### TASK
Copy, from the material below, each line where "хоккейная" shows up.

### TASK DATA
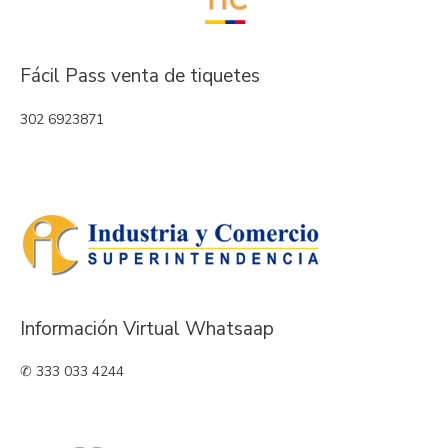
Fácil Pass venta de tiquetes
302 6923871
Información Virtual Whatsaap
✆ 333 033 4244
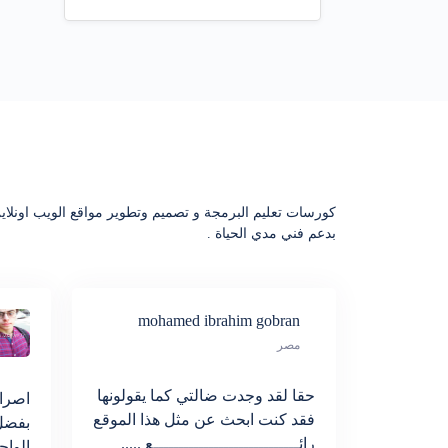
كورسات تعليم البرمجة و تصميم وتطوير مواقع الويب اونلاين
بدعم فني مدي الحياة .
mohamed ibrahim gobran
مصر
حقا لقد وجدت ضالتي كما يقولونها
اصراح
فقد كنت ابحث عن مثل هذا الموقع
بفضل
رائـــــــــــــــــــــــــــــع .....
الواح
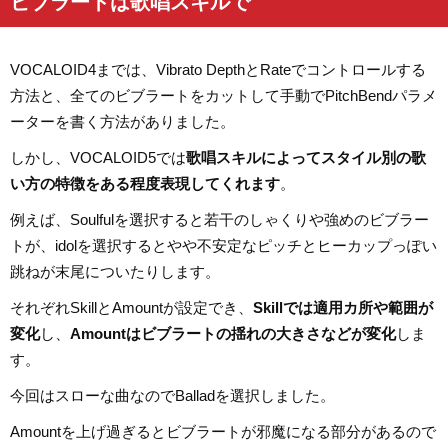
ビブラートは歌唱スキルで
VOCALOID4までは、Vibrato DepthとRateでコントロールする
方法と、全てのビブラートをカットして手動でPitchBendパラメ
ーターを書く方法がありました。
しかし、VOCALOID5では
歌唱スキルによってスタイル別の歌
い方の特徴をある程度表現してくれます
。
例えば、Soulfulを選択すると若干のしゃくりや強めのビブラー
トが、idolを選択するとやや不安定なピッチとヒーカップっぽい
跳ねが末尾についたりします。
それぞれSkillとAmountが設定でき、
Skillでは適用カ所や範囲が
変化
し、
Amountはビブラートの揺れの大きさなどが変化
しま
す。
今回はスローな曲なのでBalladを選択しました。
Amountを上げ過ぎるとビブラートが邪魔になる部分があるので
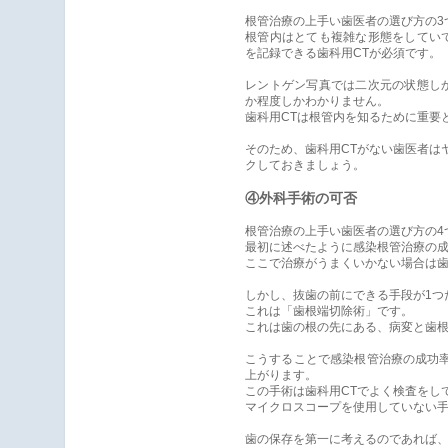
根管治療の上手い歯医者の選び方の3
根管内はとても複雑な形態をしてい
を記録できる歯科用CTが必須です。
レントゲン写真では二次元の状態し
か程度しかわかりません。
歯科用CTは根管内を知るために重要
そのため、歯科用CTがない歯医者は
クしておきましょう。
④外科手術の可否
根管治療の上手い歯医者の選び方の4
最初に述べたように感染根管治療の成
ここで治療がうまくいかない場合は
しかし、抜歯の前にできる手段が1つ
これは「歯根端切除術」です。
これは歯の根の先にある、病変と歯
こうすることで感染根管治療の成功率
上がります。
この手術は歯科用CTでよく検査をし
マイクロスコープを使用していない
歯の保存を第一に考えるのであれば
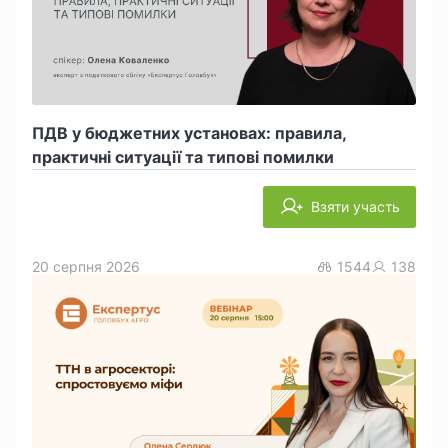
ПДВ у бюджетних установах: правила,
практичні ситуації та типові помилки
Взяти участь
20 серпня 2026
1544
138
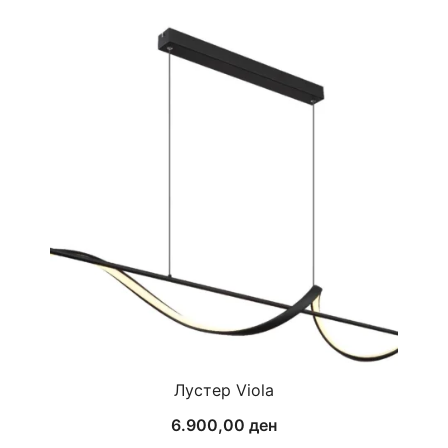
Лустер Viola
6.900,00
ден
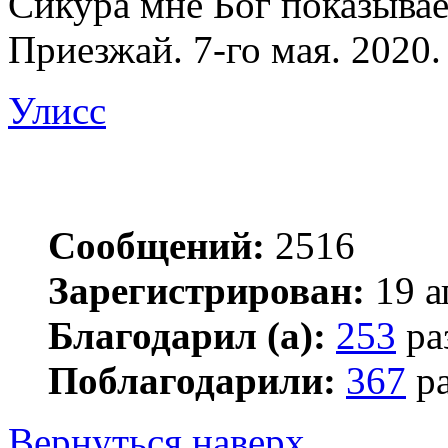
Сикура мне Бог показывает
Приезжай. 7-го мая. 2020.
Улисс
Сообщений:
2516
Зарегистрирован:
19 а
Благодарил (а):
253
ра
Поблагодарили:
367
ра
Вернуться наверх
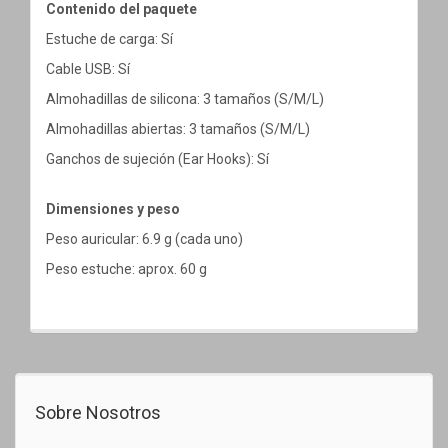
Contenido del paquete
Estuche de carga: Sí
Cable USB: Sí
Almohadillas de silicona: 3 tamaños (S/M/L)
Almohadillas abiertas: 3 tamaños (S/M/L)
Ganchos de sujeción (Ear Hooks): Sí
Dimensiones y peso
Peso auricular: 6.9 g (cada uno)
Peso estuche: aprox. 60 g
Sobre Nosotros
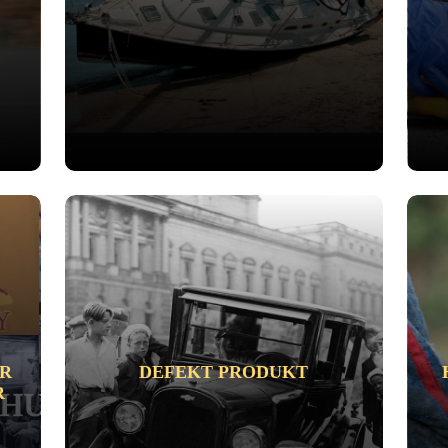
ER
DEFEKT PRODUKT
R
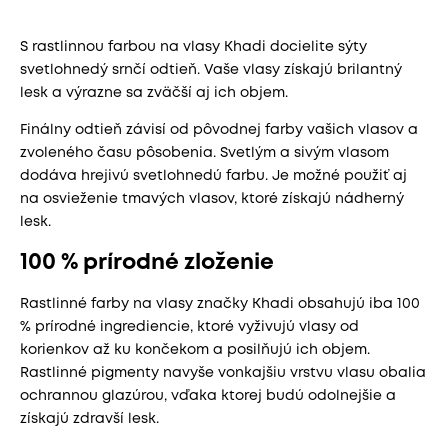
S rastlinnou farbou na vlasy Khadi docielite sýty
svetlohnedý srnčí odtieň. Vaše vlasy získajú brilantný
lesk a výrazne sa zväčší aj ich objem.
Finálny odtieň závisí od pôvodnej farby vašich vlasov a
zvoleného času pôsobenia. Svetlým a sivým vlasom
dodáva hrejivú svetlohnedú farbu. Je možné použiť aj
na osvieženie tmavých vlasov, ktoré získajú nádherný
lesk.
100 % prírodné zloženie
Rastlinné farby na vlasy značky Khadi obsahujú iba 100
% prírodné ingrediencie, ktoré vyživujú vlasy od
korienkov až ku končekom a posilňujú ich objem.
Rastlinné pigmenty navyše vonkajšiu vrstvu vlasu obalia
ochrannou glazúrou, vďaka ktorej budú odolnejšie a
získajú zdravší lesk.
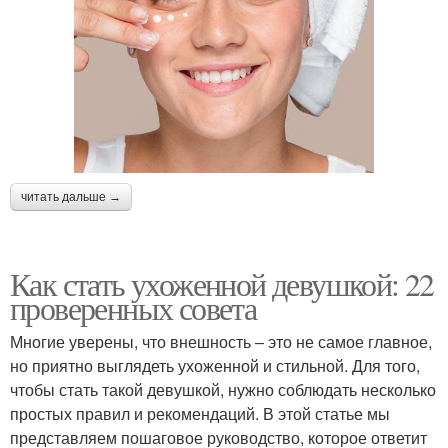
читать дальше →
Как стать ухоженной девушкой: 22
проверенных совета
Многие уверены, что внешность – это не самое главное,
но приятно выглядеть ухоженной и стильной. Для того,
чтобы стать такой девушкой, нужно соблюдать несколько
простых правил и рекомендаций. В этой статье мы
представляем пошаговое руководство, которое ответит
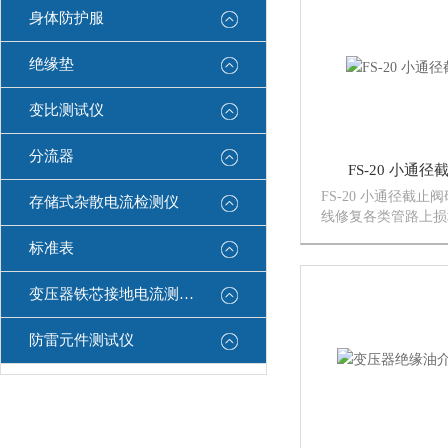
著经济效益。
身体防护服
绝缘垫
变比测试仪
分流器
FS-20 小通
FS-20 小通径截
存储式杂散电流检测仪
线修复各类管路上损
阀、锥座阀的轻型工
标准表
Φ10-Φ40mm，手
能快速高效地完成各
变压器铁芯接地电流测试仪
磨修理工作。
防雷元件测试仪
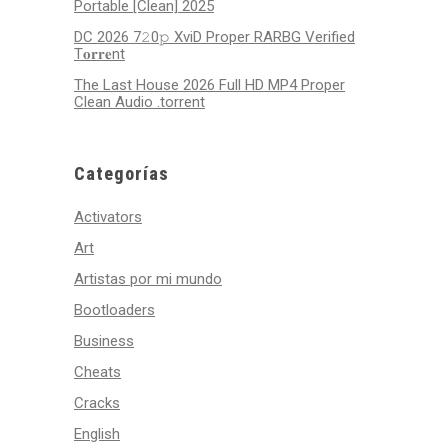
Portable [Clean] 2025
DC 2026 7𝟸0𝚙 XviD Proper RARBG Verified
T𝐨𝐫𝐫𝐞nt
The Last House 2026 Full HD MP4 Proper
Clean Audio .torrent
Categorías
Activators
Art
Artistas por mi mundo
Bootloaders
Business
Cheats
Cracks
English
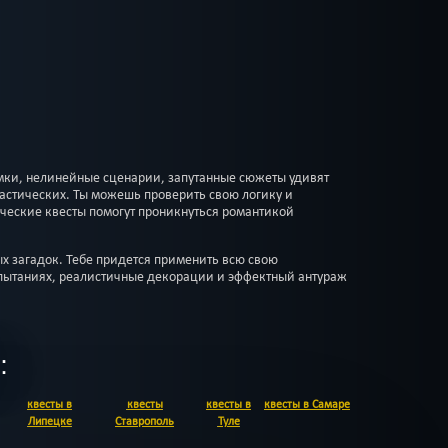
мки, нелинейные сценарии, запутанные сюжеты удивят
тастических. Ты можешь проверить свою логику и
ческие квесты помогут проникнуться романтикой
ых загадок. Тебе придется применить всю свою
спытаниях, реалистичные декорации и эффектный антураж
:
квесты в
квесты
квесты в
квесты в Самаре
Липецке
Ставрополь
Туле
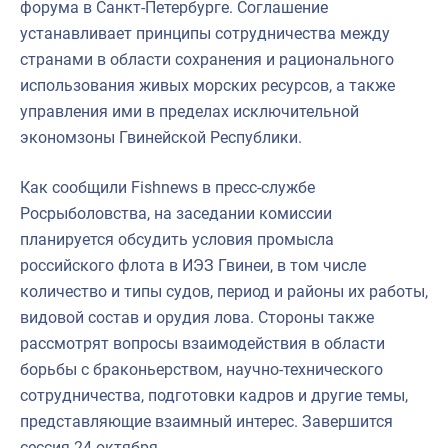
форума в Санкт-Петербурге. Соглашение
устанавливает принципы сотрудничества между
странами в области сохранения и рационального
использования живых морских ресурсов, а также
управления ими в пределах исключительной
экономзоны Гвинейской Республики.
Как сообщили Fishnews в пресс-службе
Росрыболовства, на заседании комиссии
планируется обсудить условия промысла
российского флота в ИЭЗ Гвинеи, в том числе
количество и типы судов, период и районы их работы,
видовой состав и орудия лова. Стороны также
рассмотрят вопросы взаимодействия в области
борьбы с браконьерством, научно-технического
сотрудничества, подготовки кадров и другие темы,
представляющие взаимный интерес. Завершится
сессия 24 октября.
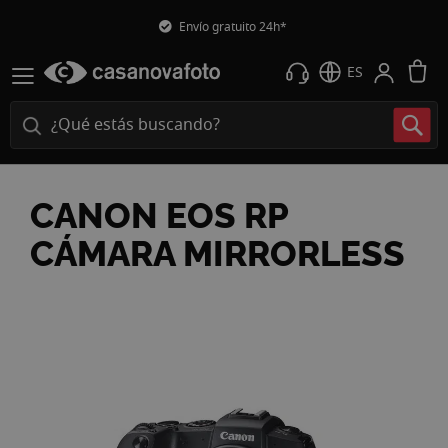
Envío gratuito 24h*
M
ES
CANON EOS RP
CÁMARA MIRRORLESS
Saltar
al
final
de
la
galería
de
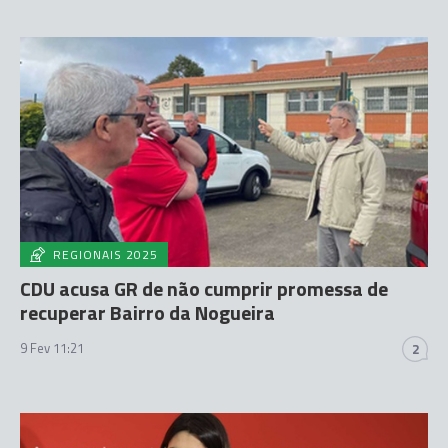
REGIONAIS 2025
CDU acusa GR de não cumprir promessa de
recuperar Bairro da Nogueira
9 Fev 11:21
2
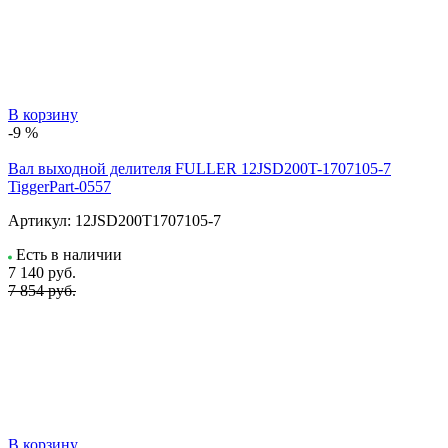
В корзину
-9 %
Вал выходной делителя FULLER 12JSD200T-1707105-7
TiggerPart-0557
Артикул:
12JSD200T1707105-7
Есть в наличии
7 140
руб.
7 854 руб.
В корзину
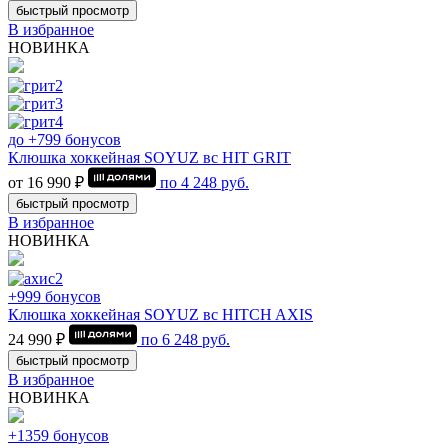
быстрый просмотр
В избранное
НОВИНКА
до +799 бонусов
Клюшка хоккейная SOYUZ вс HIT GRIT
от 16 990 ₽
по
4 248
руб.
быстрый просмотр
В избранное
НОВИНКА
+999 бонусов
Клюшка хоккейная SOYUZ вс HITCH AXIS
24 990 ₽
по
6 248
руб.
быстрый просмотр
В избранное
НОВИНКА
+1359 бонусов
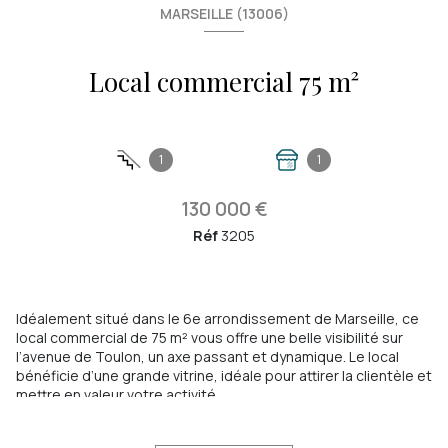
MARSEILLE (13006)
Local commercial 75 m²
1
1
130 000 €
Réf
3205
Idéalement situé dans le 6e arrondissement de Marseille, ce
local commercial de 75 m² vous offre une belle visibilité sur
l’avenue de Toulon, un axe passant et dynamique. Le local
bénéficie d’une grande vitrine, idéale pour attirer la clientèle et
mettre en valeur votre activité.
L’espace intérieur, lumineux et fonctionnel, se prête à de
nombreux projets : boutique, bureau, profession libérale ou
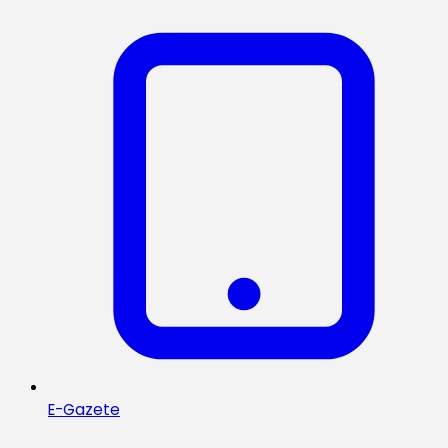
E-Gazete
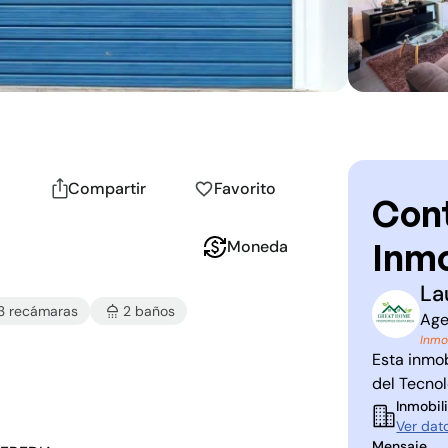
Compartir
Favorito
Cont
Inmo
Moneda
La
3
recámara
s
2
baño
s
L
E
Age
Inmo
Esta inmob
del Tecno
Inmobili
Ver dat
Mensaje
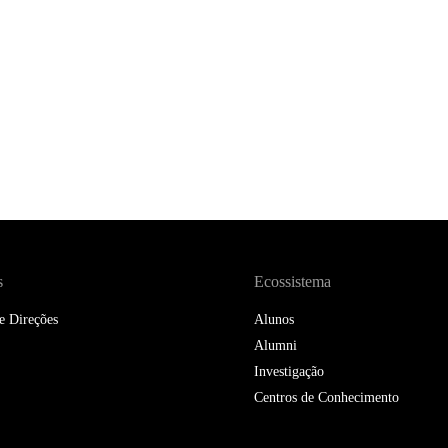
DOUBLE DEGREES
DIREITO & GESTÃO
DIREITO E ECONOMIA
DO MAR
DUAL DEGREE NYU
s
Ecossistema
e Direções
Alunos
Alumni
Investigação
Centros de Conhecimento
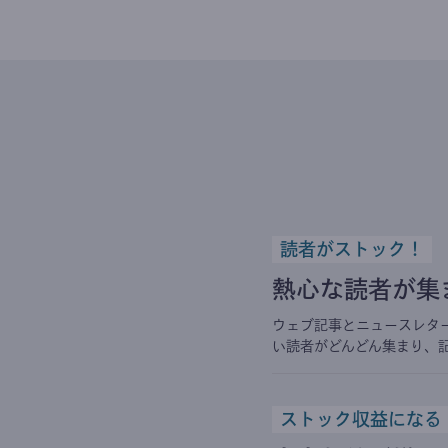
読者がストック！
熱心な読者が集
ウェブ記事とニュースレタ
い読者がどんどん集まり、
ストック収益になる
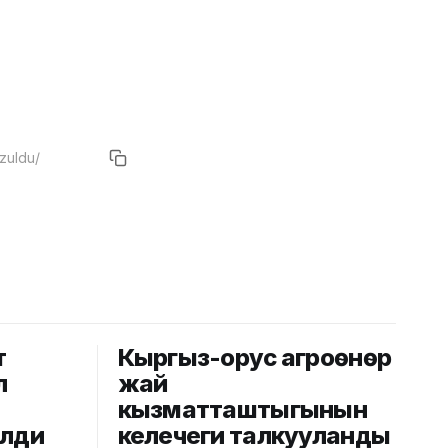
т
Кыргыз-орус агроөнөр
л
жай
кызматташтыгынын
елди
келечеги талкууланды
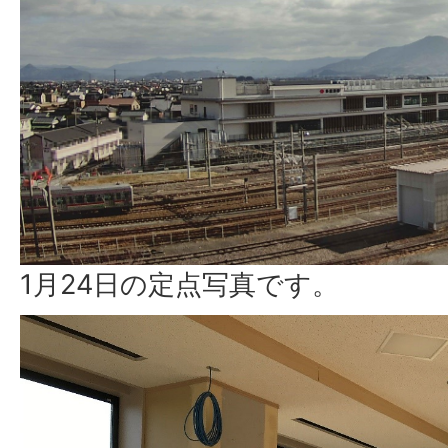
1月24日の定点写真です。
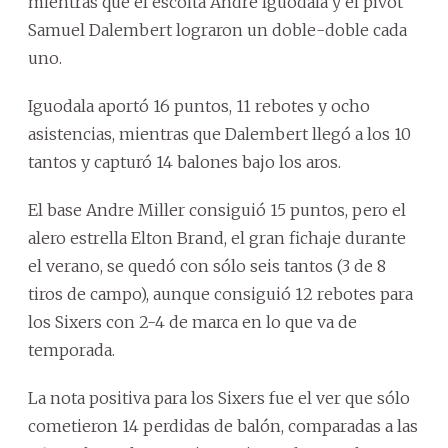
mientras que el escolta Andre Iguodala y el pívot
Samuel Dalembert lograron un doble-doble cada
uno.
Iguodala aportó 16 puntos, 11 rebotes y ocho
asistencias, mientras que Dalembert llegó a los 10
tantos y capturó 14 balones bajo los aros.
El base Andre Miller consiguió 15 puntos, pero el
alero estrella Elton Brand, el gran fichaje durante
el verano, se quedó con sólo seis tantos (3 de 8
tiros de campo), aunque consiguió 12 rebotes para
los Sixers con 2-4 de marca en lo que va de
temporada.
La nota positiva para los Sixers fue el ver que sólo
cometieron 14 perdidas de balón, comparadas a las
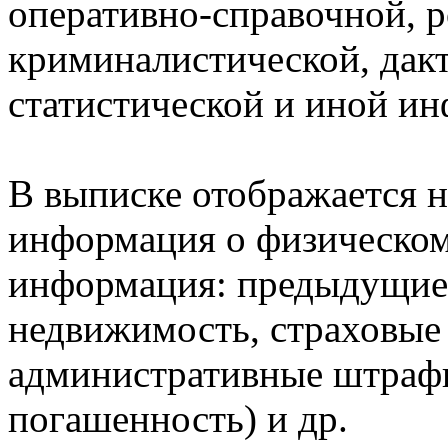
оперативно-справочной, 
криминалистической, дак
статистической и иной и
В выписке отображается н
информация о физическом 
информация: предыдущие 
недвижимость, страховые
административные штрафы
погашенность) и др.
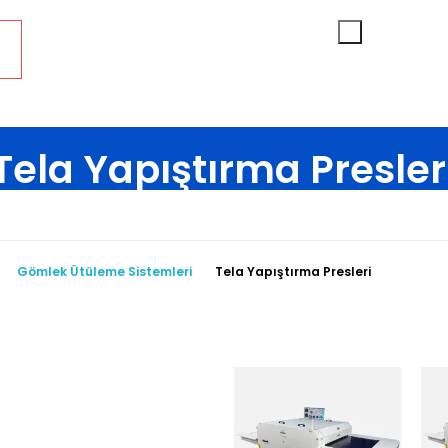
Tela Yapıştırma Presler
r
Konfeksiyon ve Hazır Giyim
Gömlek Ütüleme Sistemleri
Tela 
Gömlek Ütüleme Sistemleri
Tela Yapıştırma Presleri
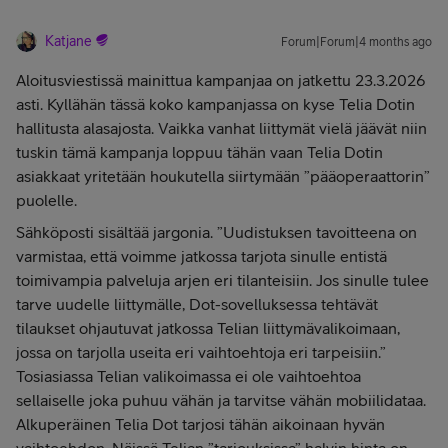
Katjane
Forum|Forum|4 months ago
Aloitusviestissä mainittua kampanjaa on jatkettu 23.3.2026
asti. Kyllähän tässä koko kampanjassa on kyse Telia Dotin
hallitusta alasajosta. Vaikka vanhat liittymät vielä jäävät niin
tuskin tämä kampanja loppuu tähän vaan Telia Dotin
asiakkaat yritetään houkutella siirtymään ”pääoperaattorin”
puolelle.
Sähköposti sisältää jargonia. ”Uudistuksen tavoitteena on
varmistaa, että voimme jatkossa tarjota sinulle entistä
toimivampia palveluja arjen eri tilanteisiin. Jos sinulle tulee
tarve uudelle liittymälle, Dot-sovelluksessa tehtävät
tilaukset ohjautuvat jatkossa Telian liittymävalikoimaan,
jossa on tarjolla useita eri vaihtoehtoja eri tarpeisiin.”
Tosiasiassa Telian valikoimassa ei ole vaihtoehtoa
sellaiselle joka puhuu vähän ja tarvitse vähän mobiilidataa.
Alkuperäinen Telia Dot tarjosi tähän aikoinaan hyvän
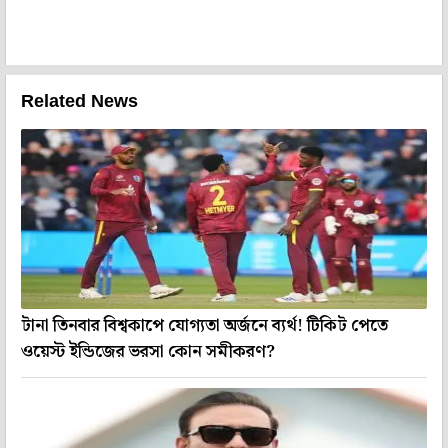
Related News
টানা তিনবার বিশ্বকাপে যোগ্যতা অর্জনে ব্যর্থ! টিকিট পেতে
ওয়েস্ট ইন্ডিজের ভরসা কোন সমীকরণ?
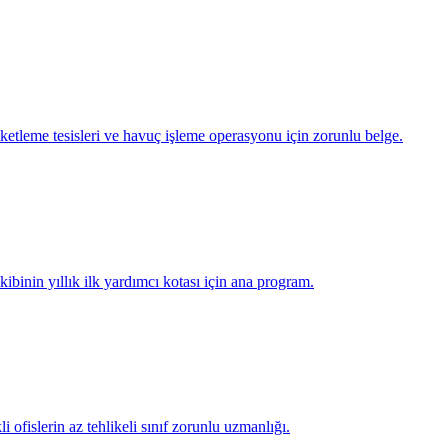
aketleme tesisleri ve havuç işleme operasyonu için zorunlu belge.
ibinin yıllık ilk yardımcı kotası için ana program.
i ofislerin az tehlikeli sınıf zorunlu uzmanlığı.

### ANSWER SPACE
Клюшка хоккейная SOYUZ вс HIT GRIT
Клюшка хоккейная SOYUZ вс HITCH AXIS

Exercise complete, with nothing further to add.